Overview of Machine Learning Algorithms
Supervised/Unsupervised Learning
Supervised learning
The training data you feed to the algorithm includes the desired solutions, called labels
Typical task:
- Classification
- Regression
Important supervised learning algo:
- k-Nearest Neighbors
- Linear Regression
- Logistic Regression
- Support Vector Machine (SVM)
- Decision Trees and Random Forests
- Neural Networks
Unsupervised learning
Training data is unlabeled.
Important unsupervised learning algo:
Clustering
- K-Means
- DBSCAN
- Hierarchical Cluster Analysis (HCA)
Anomaly detection and novelty detection
- One-class SVM
- Isolation Forest
Visualization and dimensionality reduction
- Principal Component Analysis (PCA)
- Kernel PCA
- Locally-Linear Embedding (LLE)
- t-distributed Stochastic Neighbor Embedding (t-SNE)
Association rule learning
- Apriori
- Eclat
Semisupervised learning (supervised + unsupervised)
Deal with partially labeled training data, usually a lot of unlabeled data and a little bit of labeled data
Reinforcement Learning
The learning system, called an agent in this context, can observe the environment, select and perform actions, and get rewards in return or penalties in the form of negative rewards.
It must then learn by itself what is the best strategy, called a policy, to get the most reward over time.
A policy defines what action the agent should choose when it is in a given situation.
Batch and Online Learning
whether the system can learn incrementally from a stream of incoming data or not
Batch Learning
The system muss be trained using all the available data (I.e., it is incapable of learning incrementally)
First the system is trained, and then it is launched into production and runs without learning anymore; it just applies what it has learned. This is called offline learning.
Want a batch learning system to know about new data?

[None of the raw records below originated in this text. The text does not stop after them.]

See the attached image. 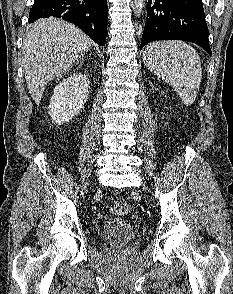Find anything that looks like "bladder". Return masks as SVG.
I'll return each mask as SVG.
<instances>
[{
	"mask_svg": "<svg viewBox=\"0 0 233 294\" xmlns=\"http://www.w3.org/2000/svg\"><path fill=\"white\" fill-rule=\"evenodd\" d=\"M101 235L112 245H124L133 238L134 228L128 220L114 218L104 225Z\"/></svg>",
	"mask_w": 233,
	"mask_h": 294,
	"instance_id": "bladder-1",
	"label": "bladder"
}]
</instances>
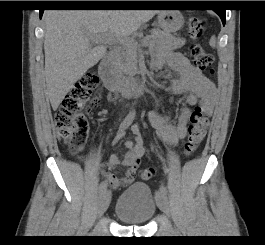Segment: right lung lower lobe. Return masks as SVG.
I'll list each match as a JSON object with an SVG mask.
<instances>
[{"label": "right lung lower lobe", "mask_w": 265, "mask_h": 245, "mask_svg": "<svg viewBox=\"0 0 265 245\" xmlns=\"http://www.w3.org/2000/svg\"><path fill=\"white\" fill-rule=\"evenodd\" d=\"M62 6H82V7H115L120 6L118 1H83L82 3H64ZM44 10H40V18Z\"/></svg>", "instance_id": "98d812e1"}]
</instances>
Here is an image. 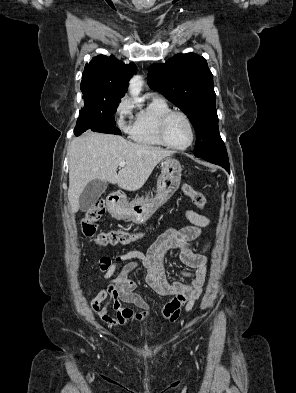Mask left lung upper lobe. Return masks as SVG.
I'll use <instances>...</instances> for the list:
<instances>
[{"label":"left lung upper lobe","instance_id":"1","mask_svg":"<svg viewBox=\"0 0 296 393\" xmlns=\"http://www.w3.org/2000/svg\"><path fill=\"white\" fill-rule=\"evenodd\" d=\"M148 84L190 117L197 134L195 156L227 155L218 130L213 75L203 57L178 54L164 64H153Z\"/></svg>","mask_w":296,"mask_h":393}]
</instances>
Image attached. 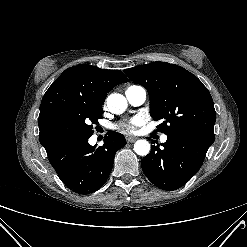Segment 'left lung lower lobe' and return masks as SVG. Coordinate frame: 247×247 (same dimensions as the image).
<instances>
[{"label":"left lung lower lobe","instance_id":"1","mask_svg":"<svg viewBox=\"0 0 247 247\" xmlns=\"http://www.w3.org/2000/svg\"><path fill=\"white\" fill-rule=\"evenodd\" d=\"M161 145L152 147L141 167L150 182L169 191L182 187L198 172L211 146L182 134L167 135Z\"/></svg>","mask_w":247,"mask_h":247}]
</instances>
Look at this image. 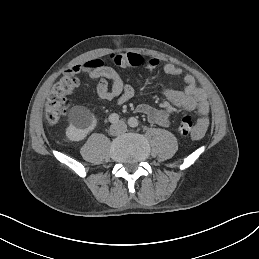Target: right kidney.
Instances as JSON below:
<instances>
[{"instance_id":"obj_1","label":"right kidney","mask_w":259,"mask_h":259,"mask_svg":"<svg viewBox=\"0 0 259 259\" xmlns=\"http://www.w3.org/2000/svg\"><path fill=\"white\" fill-rule=\"evenodd\" d=\"M69 122L70 124L65 130V136L70 142L84 140L88 133L98 125L95 115L83 106H75L70 110Z\"/></svg>"}]
</instances>
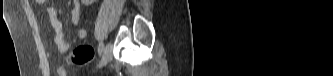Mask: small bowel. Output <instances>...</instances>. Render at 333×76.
<instances>
[{
	"instance_id": "1",
	"label": "small bowel",
	"mask_w": 333,
	"mask_h": 76,
	"mask_svg": "<svg viewBox=\"0 0 333 76\" xmlns=\"http://www.w3.org/2000/svg\"><path fill=\"white\" fill-rule=\"evenodd\" d=\"M44 2V1H40ZM80 10H81V1L74 0L73 1V7L71 10V16H70V23L72 27H77L80 21ZM46 12L50 18L51 25L54 29V43L56 50L59 53L66 52L71 46L77 43L79 40H83L87 32L85 29L80 28L76 32V36L71 39H66L63 34V27L60 20L57 18V13L54 7H47ZM60 75H65V72L63 69L59 70Z\"/></svg>"
}]
</instances>
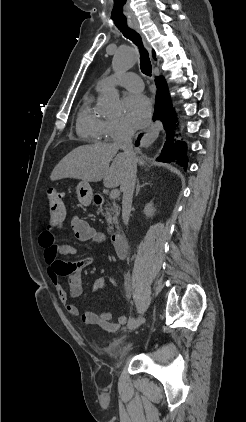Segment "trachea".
I'll return each mask as SVG.
<instances>
[{
	"label": "trachea",
	"instance_id": "1",
	"mask_svg": "<svg viewBox=\"0 0 246 422\" xmlns=\"http://www.w3.org/2000/svg\"><path fill=\"white\" fill-rule=\"evenodd\" d=\"M122 7V4H121ZM124 37L131 40L138 48L140 52V69L142 73L148 77L152 74V65L149 59L147 50L144 48L141 36L129 27H118Z\"/></svg>",
	"mask_w": 246,
	"mask_h": 422
}]
</instances>
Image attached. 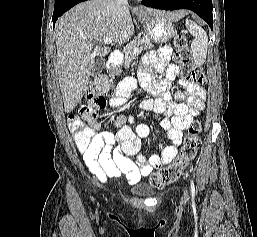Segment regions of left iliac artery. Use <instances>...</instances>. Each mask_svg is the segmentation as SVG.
I'll use <instances>...</instances> for the list:
<instances>
[{"label":"left iliac artery","instance_id":"left-iliac-artery-1","mask_svg":"<svg viewBox=\"0 0 257 237\" xmlns=\"http://www.w3.org/2000/svg\"><path fill=\"white\" fill-rule=\"evenodd\" d=\"M191 193L193 196L195 195V186H194L193 180H191Z\"/></svg>","mask_w":257,"mask_h":237}]
</instances>
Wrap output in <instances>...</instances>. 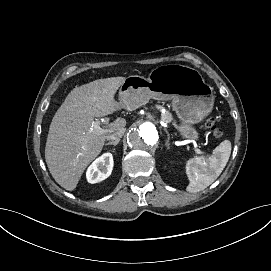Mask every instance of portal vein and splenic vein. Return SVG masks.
Segmentation results:
<instances>
[{
  "label": "portal vein and splenic vein",
  "instance_id": "18ae733b",
  "mask_svg": "<svg viewBox=\"0 0 271 271\" xmlns=\"http://www.w3.org/2000/svg\"><path fill=\"white\" fill-rule=\"evenodd\" d=\"M91 131L93 132V133H95V134H97V135H102V134H104V133H106L107 132V129H103V128H101L96 122H93L92 123V127H91ZM195 152L197 153V154H209V155H211L212 153L211 152H207V153H205V151H202L201 152V150L200 149H195Z\"/></svg>",
  "mask_w": 271,
  "mask_h": 271
}]
</instances>
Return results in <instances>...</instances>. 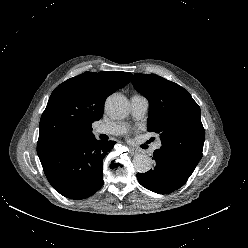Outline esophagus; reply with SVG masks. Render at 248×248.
Returning <instances> with one entry per match:
<instances>
[{
  "instance_id": "esophagus-1",
  "label": "esophagus",
  "mask_w": 248,
  "mask_h": 248,
  "mask_svg": "<svg viewBox=\"0 0 248 248\" xmlns=\"http://www.w3.org/2000/svg\"><path fill=\"white\" fill-rule=\"evenodd\" d=\"M128 151L131 155H136L139 152L137 149L131 147L128 148Z\"/></svg>"
}]
</instances>
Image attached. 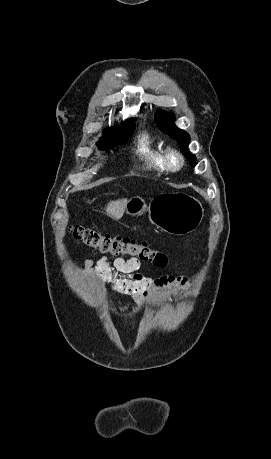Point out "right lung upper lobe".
I'll list each match as a JSON object with an SVG mask.
<instances>
[{
    "instance_id": "cb5924a9",
    "label": "right lung upper lobe",
    "mask_w": 271,
    "mask_h": 459,
    "mask_svg": "<svg viewBox=\"0 0 271 459\" xmlns=\"http://www.w3.org/2000/svg\"><path fill=\"white\" fill-rule=\"evenodd\" d=\"M135 121L134 119L127 120L126 122Z\"/></svg>"
}]
</instances>
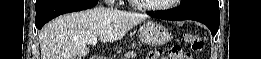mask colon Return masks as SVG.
Masks as SVG:
<instances>
[{"instance_id":"obj_1","label":"colon","mask_w":261,"mask_h":59,"mask_svg":"<svg viewBox=\"0 0 261 59\" xmlns=\"http://www.w3.org/2000/svg\"><path fill=\"white\" fill-rule=\"evenodd\" d=\"M187 41L191 44L195 52H201L205 48V43L202 38L196 35H188ZM169 58L171 59H191L189 55H184L180 46H172L168 50ZM159 56H163V52L159 53Z\"/></svg>"}]
</instances>
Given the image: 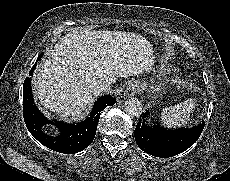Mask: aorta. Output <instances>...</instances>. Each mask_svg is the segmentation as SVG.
Wrapping results in <instances>:
<instances>
[{
    "label": "aorta",
    "instance_id": "obj_1",
    "mask_svg": "<svg viewBox=\"0 0 230 181\" xmlns=\"http://www.w3.org/2000/svg\"><path fill=\"white\" fill-rule=\"evenodd\" d=\"M125 112L132 117H140L143 113L141 102L134 97L128 98L124 103Z\"/></svg>",
    "mask_w": 230,
    "mask_h": 181
}]
</instances>
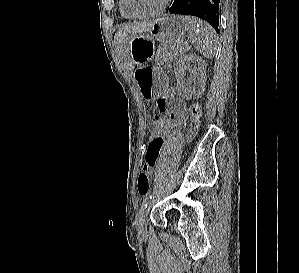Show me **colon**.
<instances>
[{
	"label": "colon",
	"mask_w": 299,
	"mask_h": 273,
	"mask_svg": "<svg viewBox=\"0 0 299 273\" xmlns=\"http://www.w3.org/2000/svg\"><path fill=\"white\" fill-rule=\"evenodd\" d=\"M191 115L194 119H198L200 117V107L197 104L192 106ZM168 126V117L156 114L150 126L149 139H155L165 134ZM137 190L141 196H146L150 191V178L144 171H142L137 178Z\"/></svg>",
	"instance_id": "1"
}]
</instances>
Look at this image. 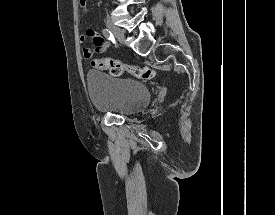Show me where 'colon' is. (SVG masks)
<instances>
[{"mask_svg": "<svg viewBox=\"0 0 275 215\" xmlns=\"http://www.w3.org/2000/svg\"><path fill=\"white\" fill-rule=\"evenodd\" d=\"M82 6H85L87 0H79ZM92 65L98 69L106 70L114 76L127 72L134 78L150 80L154 76V71L148 67H141L133 64H124L109 57H98L93 60Z\"/></svg>", "mask_w": 275, "mask_h": 215, "instance_id": "obj_1", "label": "colon"}]
</instances>
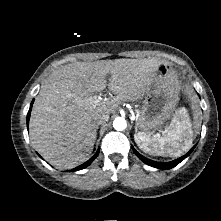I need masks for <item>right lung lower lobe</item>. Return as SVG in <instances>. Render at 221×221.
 Wrapping results in <instances>:
<instances>
[{"instance_id":"right-lung-lower-lobe-1","label":"right lung lower lobe","mask_w":221,"mask_h":221,"mask_svg":"<svg viewBox=\"0 0 221 221\" xmlns=\"http://www.w3.org/2000/svg\"><path fill=\"white\" fill-rule=\"evenodd\" d=\"M33 102H34V100L32 101L31 106H30V109H29L28 114H27V125H28V123H29V118H30V113H31V109H32ZM98 154H99V150L96 152V154H95L91 159H89V160H88L87 162H85L84 164H82V165H80V166H78V167L72 169V171H77V170H81V169L86 168V167L89 166V165L91 164V162L98 156Z\"/></svg>"}]
</instances>
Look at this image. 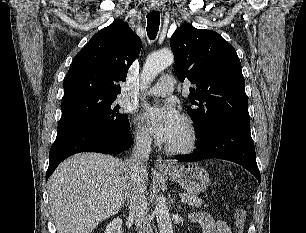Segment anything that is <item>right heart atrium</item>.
Wrapping results in <instances>:
<instances>
[{"label": "right heart atrium", "instance_id": "d8ad5b80", "mask_svg": "<svg viewBox=\"0 0 306 233\" xmlns=\"http://www.w3.org/2000/svg\"><path fill=\"white\" fill-rule=\"evenodd\" d=\"M134 140L141 148H149L152 144L150 134L137 122H135Z\"/></svg>", "mask_w": 306, "mask_h": 233}]
</instances>
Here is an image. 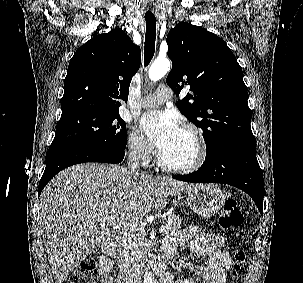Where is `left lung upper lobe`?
Listing matches in <instances>:
<instances>
[{
  "mask_svg": "<svg viewBox=\"0 0 303 283\" xmlns=\"http://www.w3.org/2000/svg\"><path fill=\"white\" fill-rule=\"evenodd\" d=\"M167 44L173 66L166 82L176 95L190 87L178 109L203 131L206 157L232 140L254 139L242 68L227 44L190 23L171 29Z\"/></svg>",
  "mask_w": 303,
  "mask_h": 283,
  "instance_id": "left-lung-upper-lobe-1",
  "label": "left lung upper lobe"
}]
</instances>
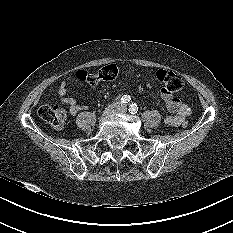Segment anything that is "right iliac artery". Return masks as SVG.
Instances as JSON below:
<instances>
[{
    "instance_id": "obj_1",
    "label": "right iliac artery",
    "mask_w": 233,
    "mask_h": 233,
    "mask_svg": "<svg viewBox=\"0 0 233 233\" xmlns=\"http://www.w3.org/2000/svg\"><path fill=\"white\" fill-rule=\"evenodd\" d=\"M131 100V97L129 95H124L122 98H121V103L122 104H128Z\"/></svg>"
}]
</instances>
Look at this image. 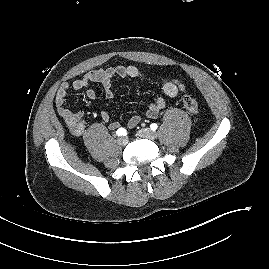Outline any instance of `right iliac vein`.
<instances>
[{
    "label": "right iliac vein",
    "mask_w": 269,
    "mask_h": 269,
    "mask_svg": "<svg viewBox=\"0 0 269 269\" xmlns=\"http://www.w3.org/2000/svg\"><path fill=\"white\" fill-rule=\"evenodd\" d=\"M118 143L121 145H126L128 143V138L127 137H120V138H118Z\"/></svg>",
    "instance_id": "1"
}]
</instances>
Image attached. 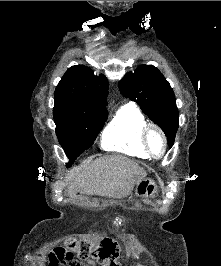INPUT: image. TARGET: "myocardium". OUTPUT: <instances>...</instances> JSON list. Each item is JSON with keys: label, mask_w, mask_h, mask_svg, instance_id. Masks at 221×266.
Here are the masks:
<instances>
[{"label": "myocardium", "mask_w": 221, "mask_h": 266, "mask_svg": "<svg viewBox=\"0 0 221 266\" xmlns=\"http://www.w3.org/2000/svg\"><path fill=\"white\" fill-rule=\"evenodd\" d=\"M153 134L157 135L160 138L161 143H162L161 152L159 154H156L152 150L151 145H150V139ZM142 142L149 156L155 159H159V158H162L166 154V151L168 148L167 138L159 127L155 125L147 124L142 132Z\"/></svg>", "instance_id": "1"}]
</instances>
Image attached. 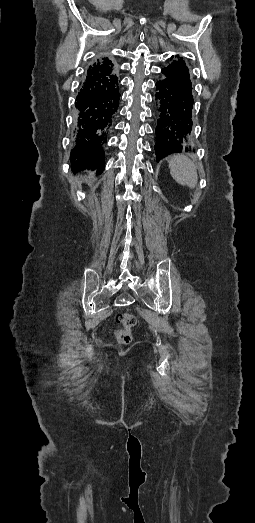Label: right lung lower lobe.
I'll return each mask as SVG.
<instances>
[{"label": "right lung lower lobe", "instance_id": "right-lung-lower-lobe-1", "mask_svg": "<svg viewBox=\"0 0 255 523\" xmlns=\"http://www.w3.org/2000/svg\"><path fill=\"white\" fill-rule=\"evenodd\" d=\"M100 107V98L98 96H91L89 98V101L82 100L79 102V111L82 113H85L86 118L84 119L83 123V135L87 138H90L94 135V130H96L99 127V121L96 118L98 116V113L96 111L92 112V109H98ZM92 112V113H91ZM83 151L86 153H91L94 151V141L91 139H86L83 141ZM104 167H101L100 171L101 173L104 170ZM72 169H75L72 166ZM100 173V174H101Z\"/></svg>", "mask_w": 255, "mask_h": 523}]
</instances>
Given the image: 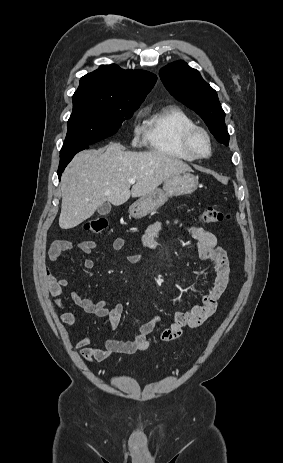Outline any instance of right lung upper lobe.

Need to train a new version of the system from scratch on the full dataset (not just the new data, but also the old data). Then stop the old system and replace it with the new one.
Online Learning
Train the system incrementally by feeding it data instances sequentially, either individually or by small groups called mini-batches.
Each learning step is fast and cheap, so the system can learn about new data on the fly, as it arrives.
👍 Advantages:
- Great for systems that receive data as a continuous flow and need to adapt to chagne rapidly or autonomously
- Save a huge amount of space (After learning the new data instance, do not need them anymore and can just discard them)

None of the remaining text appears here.